Extracted records

=== Begin Enclosure ===

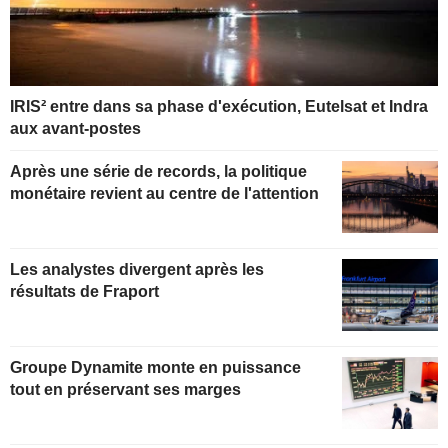
IRIS² entre dans sa phase d'exécution, Eutelsat et Indra
aux avant-postes
Après une série de records, la politique
monétaire revient au centre de l'attention
Les analystes divergent après les
résultats de Fraport
Groupe Dynamite monte en puissance
tout en préservant ses marges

=== End Enclosure ===

What you have to do
Without the pictures, return the records above exactly as given.

Response to this exercise
IRIS² entre dans sa phase d'exécution, Eutelsat et Indra
aux avant-postes
Après une série de records, la politique
monétaire revient au centre de l'attention
Les analystes divergent après les
résultats de Fraport
Groupe Dynamite monte en puissance
tout en préservant ses marges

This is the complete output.